What do you think capitalists do with money? I don't know anyone with serious money who puts their money in a mattress. I take my profits from one enterprise and start another one or I use it to purchase something I desire which as AE points out hires a lot of people but for the most part I don't consume much. That hasn't spared me the criticism of the left. Which is why I started thinking about what their opinion would be, because I honestly am not sure. On one hand I am constantly told it is exploitive to hire workers and make a profit on them, on the other I am told that us evil business people are responsible for the poor economy because we are not hiring.
How best to understand the macro than to understand the micro? This is what confuses me most about the left in general. I am constantly told that I ought to do "whats best for society" and think about the "common good" but when it comes to the details of exactly WHAT I should do I rarely get a good answer. I think the error many on the left make is that they fail to recognize that macro economics is the sum total of micro economics. Every minor decision adds up to make the overall economy. I believe the most effective way to understand any economy is to understand the smallest decisions being made and why they are being made.

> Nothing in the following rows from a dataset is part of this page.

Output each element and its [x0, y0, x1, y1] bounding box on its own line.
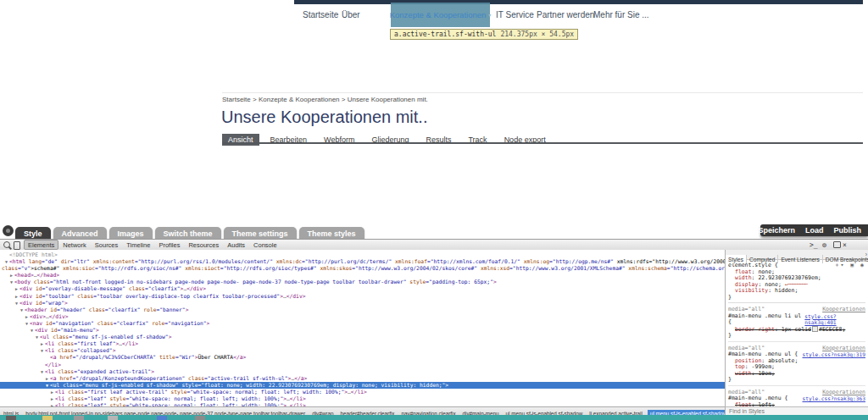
devtools-tab-console[interactable]: Console	[249, 240, 281, 249]
dom-tree-row[interactable]: ▶<a href="/drupal/KonzepteundKooperation…	[0, 375, 725, 382]
dom-tree-row[interactable]: ▼<nav id="navigation" class="clearfix" r…	[0, 320, 725, 327]
dom-tree-row[interactable]: ▼<li class="expanded active-trail">	[0, 368, 725, 375]
sidebar-overflow-icon[interactable]: ›	[865, 251, 867, 257]
theme-tab-advanced[interactable]: Advanced	[53, 227, 107, 240]
stylesheet-origin-link[interactable]: Kooperationen	[822, 307, 865, 313]
inspect-highlight-overlay[interactable]: Konzepte & Kooperationen ▾	[391, 3, 490, 27]
css-property[interactable]: visibility: hidden;	[728, 288, 865, 295]
dom-tree-row[interactable]: ▶<head>…</head>	[0, 272, 725, 279]
twisty-icon[interactable]: ▶	[49, 395, 55, 402]
theme-tab-style[interactable]: Style	[15, 227, 51, 240]
sidebar-tab-computed[interactable]: Computed	[747, 255, 778, 263]
dom-tree-row[interactable]: ▶<div id="overlay-disable-message" class…	[0, 285, 725, 292]
stylesheet-line-link[interactable]: style.css?nsak3q:319	[802, 351, 865, 358]
stylesheet-origin-link[interactable]: Kooperationen	[822, 345, 865, 352]
devtools-tab-resources[interactable]: Resources	[184, 240, 223, 249]
devtools-tab-timeline[interactable]: Timeline	[122, 240, 154, 249]
taskbar-icon[interactable]	[74, 416, 84, 420]
taskbar-icon[interactable]	[108, 416, 118, 420]
twisty-icon[interactable]: ▼	[39, 347, 45, 354]
sidebar-tabs: StylesComputedEvent ListenersDOM Breakpo…	[726, 250, 868, 260]
rule-close-brace: }	[728, 295, 865, 301]
nav-item-4[interactable]: IT Service	[496, 10, 534, 19]
twisty-icon[interactable]: ▼	[34, 334, 40, 340]
nav-item-konzepte[interactable]: Konzepte & Kooperationen	[390, 10, 487, 19]
twisty-icon[interactable]: ▶	[14, 285, 19, 292]
taskbar-icon[interactable]	[157, 416, 167, 420]
dock-side-icon[interactable]	[833, 241, 841, 248]
dom-tree-row[interactable]: ▼<html lang="de" dir="ltr" xmlns:content…	[0, 258, 725, 265]
styles-header-icons[interactable]: +▾ ▣ ◉	[836, 262, 865, 269]
devtools-tab-sources[interactable]: Sources	[91, 240, 123, 249]
dom-tree-row[interactable]: ▼<ul class="menu sf-js-enabled sf-shadow…	[0, 334, 725, 340]
dom-tree-row[interactable]: ▼<ul class="menu sf-js-enabled sf-shadow…	[0, 382, 725, 389]
twisty-icon[interactable]: ▼	[8, 279, 14, 285]
sidebar-tab-dom-breakpoints[interactable]: DOM Breakpoints	[823, 255, 868, 263]
dom-tree-row[interactable]: <a href="/drupal/%C3%9CberCHARTA" title=…	[0, 354, 725, 361]
theme-tab-theme-styles[interactable]: Theme styles	[299, 227, 364, 240]
nav-item-6[interactable]: Mehr für Sie ...	[593, 10, 649, 19]
breadcrumb[interactable]: Startseite > Konzepte & Kooperationen > …	[222, 96, 428, 103]
devtools-tab-profiles[interactable]: Profiles	[154, 240, 184, 249]
twisty-icon[interactable]: ▶	[8, 272, 14, 279]
stylesheet-line-link[interactable]: style.css?nsak3q:401	[804, 313, 865, 326]
dom-tree-row[interactable]: ▶<li class="leaf" style="white-space: no…	[0, 395, 725, 402]
dom-tree-row[interactable]: <!DOCTYPE html>	[0, 251, 725, 258]
twisty-icon[interactable]: ▼	[29, 327, 35, 334]
nav-item-5[interactable]: Partner werden	[537, 10, 594, 19]
color-swatch[interactable]	[812, 326, 818, 332]
twisty-icon[interactable]: ▼	[3, 258, 9, 265]
console-drawer-icon[interactable]: >_	[810, 241, 818, 249]
devtools-tab-network[interactable]: Network	[58, 240, 91, 249]
theme-tab-switch-theme[interactable]: Switch theme	[155, 227, 221, 240]
sidebar-tab-event-listeners[interactable]: Event Listeners	[778, 255, 822, 263]
page-tabs: AnsichtBearbeitenWebformGliederungResult…	[222, 130, 557, 142]
css-property[interactable]: border-right: 1px solid#ECECE8;	[728, 326, 865, 334]
devtools-tab-elements[interactable]: Elements	[24, 240, 58, 250]
dom-tree-row[interactable]: ▶<li class="first leaf active-trail" sty…	[0, 389, 725, 395]
taskbar-icon[interactable]	[42, 416, 53, 420]
twisty-icon[interactable]: ▼	[39, 368, 45, 375]
taskbar-icon[interactable]	[6, 416, 16, 420]
dom-tree-row[interactable]: ▶<div id="toolbar" class="toolbar overla…	[0, 293, 725, 300]
dom-tree-row[interactable]: ▶<li class="first leaf">…</li>	[0, 340, 725, 347]
nav-item-1[interactable]: Startseite	[303, 10, 338, 19]
twisty-icon[interactable]: ▼	[44, 382, 50, 389]
close-devtools-icon[interactable]: ×	[843, 241, 847, 249]
dom-tree-row[interactable]: ▼<div id="main-menu">	[0, 327, 725, 334]
twisty-icon[interactable]: ▶	[14, 293, 19, 300]
dom-tree-row[interactable]: ▼<li class="collapsed">	[0, 347, 725, 354]
twisty-icon[interactable]: ▼	[24, 320, 30, 327]
nav-item-2[interactable]: Über	[342, 10, 360, 19]
action-button-publish[interactable]: Publish	[833, 226, 861, 235]
twisty-icon[interactable]: ▶	[24, 313, 30, 320]
dom-tree-row[interactable]: ▶<div>…</div>	[0, 313, 725, 320]
theme-toolbar-actions: SpeichernLoadPublish	[760, 224, 868, 236]
devtools-tab-audits[interactable]: Audits	[223, 240, 249, 249]
device-mode-icon[interactable]	[14, 241, 20, 250]
twisty-icon[interactable]: ▶	[39, 340, 45, 347]
dom-tree-row[interactable]: ▼<div id="wrap">	[0, 300, 725, 307]
taskbar-icon[interactable]	[195, 416, 205, 420]
dom-tree-row[interactable]: ▼<body class="html not-front logged-in n…	[0, 279, 725, 285]
twisty-icon[interactable]: ▶	[49, 389, 55, 395]
find-in-styles-input[interactable]: Find in Styles	[725, 406, 868, 415]
action-button-load[interactable]: Load	[805, 226, 824, 235]
dom-tree-row[interactable]: </li>	[0, 362, 725, 368]
stylesheet-origin-link[interactable]: Kooperationen	[822, 390, 865, 396]
inspect-element-icon[interactable]	[3, 241, 10, 248]
theme-tab-images[interactable]: Images	[109, 227, 153, 240]
rule-selector[interactable]: #main-menu .menu li ul {	[728, 313, 804, 326]
action-button-speichern[interactable]: Speichern	[758, 226, 795, 235]
theme-tab-theme-settings[interactable]: Theme settings	[224, 227, 297, 240]
twisty-icon[interactable]: ▼	[14, 300, 19, 307]
sidebar-tab-styles[interactable]: Styles	[726, 255, 747, 263]
css-property[interactable]: width: 10em;	[728, 371, 865, 378]
dom-tree-row[interactable]: ▼<header id="header" class="clearfix" ro…	[0, 307, 725, 313]
twisty-icon[interactable]: ▼	[19, 307, 25, 313]
dom-tree-row[interactable]: class="v">schema#" xmlns:sioc="http://rd…	[0, 265, 725, 272]
settings-gear-icon[interactable]: ⚙	[822, 241, 826, 249]
theme-editor-icon[interactable]	[3, 225, 14, 236]
stylesheet-line-link[interactable]: style.css?nsak3q:363	[802, 395, 865, 402]
twisty-icon[interactable]: ▶	[44, 375, 50, 382]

For example, I recently asked on this site what I should pay my employees since I am always told that the common worker is exploited and not paid enough. I can go into great detail of exactly how I determine how much to pay a given employee. The left generally completely fails to tell me how I should determine payscale, but they often criticize what I am doing. Nor does anyone tell me exactly how to determine whether a profit is appropriate or obscene. I don't understand how they think that a company is going to come into existence at all if people like me don't take our obscene profits and gamble on new businesses.
If, if a white man puts his arm around me voluntarily, that's brotherhood. But if you - if you hold a gun on him and make him embrace me and pretend to be friendly or brotherly toward me, then that's not brotherhood, that's hypocrisy.- Malcolm X
Do what you will but harm no one. Simple and pagan.

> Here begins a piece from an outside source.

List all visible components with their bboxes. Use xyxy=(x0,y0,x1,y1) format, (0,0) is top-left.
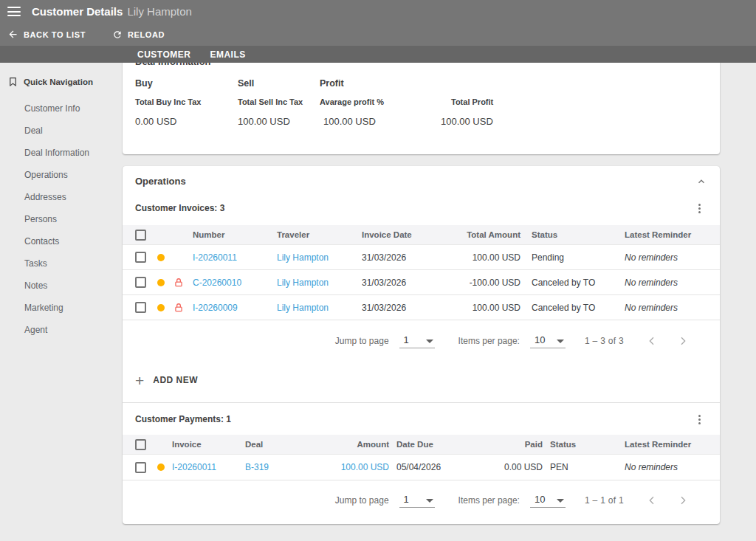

Well you've gotta love it for the irony, at least.
I'm not naive enough to think that tax dollars are going to vital services in your country, that's fairly obviously not been true for some time. Strangely either wing of politics blames each other for this, right says that government is a special interest cash cow in and of itself, while the left argues back that it only got that way coerced (and enabled) by the power of monolithic capitalism. Either way, we're both screwed.
I would like to see property investment dead as much as you might like to see it untaxed. We're really polar on that issue, it seems cause I believe there is no ambiguity in whether profiting from an arbitrary claim over the fundament of reality is unethical, it just is. We didn't make the earth, seriously, it made us; the idea of owning it is shonky enough, let alone the gall to impose a premium on others for it. You can have your world where space itself is a deniable commodity, I personally cannot see how that will ever not be ultimately equal to taking lives.
I believe capitalists do various things with money. Some of those things are wholly offensive, like subverting policy of the people's government for singular ends or land investment for an "as purchased" market inflated return; some things stink just a little bit, like investing cynically in some high end grab at a pool of bureaucratic slush... (naming no names ) purely for the large return; some things are really quite good, like investing in new products and services, contributing to charitable interests and of course creating job opportunities for the up and coming.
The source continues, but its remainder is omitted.